Dios santo. La impresión la dejó inmovilizada. Excepto el corazón, que retumbaba con tanta fuerza que el eco le llegaba hasta los oídos. Nunca, en toda su vida, la había mirado un hombre de esa manera. Como si estuviera muerto de hambre y ella fuera un banquete. Como si quisiera devorarla. Estaba segura de que nunca había inspirado nada a su marido que hiciera que la mirara de ese modo.
– Algo así -dijo él con un ronco gruñido.
Oh. Algo así. Pero él creía que era algo de lo que se arrepentirían. Quizá el lo hiciera, pero ella no, aunque debería. ¿Pero cómo iba a lamentar experimentar algo tan atrevido y ardiente y extrañamente excitante? Sobre todo cuando hacía tanto tiempo que no sentía nada excepto vacío.
– Ha sido diferente de la otra vez -dijo él con suavidad.
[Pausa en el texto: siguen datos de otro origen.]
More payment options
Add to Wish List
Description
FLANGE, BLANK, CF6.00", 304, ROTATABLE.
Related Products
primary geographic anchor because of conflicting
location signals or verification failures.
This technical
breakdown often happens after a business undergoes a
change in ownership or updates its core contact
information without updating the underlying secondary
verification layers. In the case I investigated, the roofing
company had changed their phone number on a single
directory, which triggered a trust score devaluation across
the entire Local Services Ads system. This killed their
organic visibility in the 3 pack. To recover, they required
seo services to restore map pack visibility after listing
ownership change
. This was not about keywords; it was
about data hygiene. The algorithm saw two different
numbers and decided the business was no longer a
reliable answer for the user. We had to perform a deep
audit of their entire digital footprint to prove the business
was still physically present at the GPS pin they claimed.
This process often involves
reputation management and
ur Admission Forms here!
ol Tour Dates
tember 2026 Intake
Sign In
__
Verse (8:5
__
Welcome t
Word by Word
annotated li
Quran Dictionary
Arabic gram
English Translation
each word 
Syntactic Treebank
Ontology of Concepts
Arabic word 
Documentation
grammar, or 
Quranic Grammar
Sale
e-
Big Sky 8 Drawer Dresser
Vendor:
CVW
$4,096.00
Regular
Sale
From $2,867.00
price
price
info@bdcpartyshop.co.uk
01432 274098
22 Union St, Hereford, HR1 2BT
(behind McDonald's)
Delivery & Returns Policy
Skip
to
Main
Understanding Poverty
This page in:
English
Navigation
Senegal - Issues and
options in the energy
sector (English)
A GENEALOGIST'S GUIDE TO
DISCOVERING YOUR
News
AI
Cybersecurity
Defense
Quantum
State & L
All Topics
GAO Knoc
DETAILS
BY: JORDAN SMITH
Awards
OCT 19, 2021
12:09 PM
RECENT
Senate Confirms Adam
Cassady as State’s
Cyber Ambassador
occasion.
Ella supo lo que quería decir y un rubor intenso le encendió las mejillas. Poco antes de su matrimonio, le había pedido a Ethan que la besara. Westmore por fin la había besado, una ocasión transcendental que había soñado que la emocionaría, pero se sintió decepcionada. Cuando le pidió a Ethan una comparación, él se había enojado y al principio la había rechazado. Pero después de insistir, él se ablando y la besó con suavidad. El contacto había durado sólo unos segundos, pero fue como si la golpeara un relámpago, algo que no había sentido con Westmore. Deseó con todas sus fuerzas que volviera a besarla, pero no tuvo suficiente valor para pedírselo. Desde luego aquella reacción tan fuerte la había dejado conmocionada. Ethan se había apartado, y luego había relajado la atmósfera con una broma, y nunca habían vuelto a mencionarlo. Dos días más tarde él se había ido, dejando atrás sólo una escueta nota.
Ahora sintió lo tenso que estaba y supo sin ninguna duda que quería volver a besarla. Y que Dios la ayudara, ella quería que lo hiciera. Igual que lo quiso diez años atrás. ¿Era posible que también él lo hubiera querido, pero que a diferencia de ahora se hubiera contenido?
Tragó y luego asintió mostrándose de acuerdo con voz temblorosa.
– Sí, ha sido diferente de la otra vez.
– ¿Todavía quieres dar ese paseo conmigo, Cassie?
El tono de voz era un desafío, retándola con los ojos a que dijera que sí. Y comprendió que él no había mentido, ya no era el mismo hombre.
Pero tampoco ella era la misma mujer.
– Sí, Ethan. Todavía quiero dar ese paseo contigo.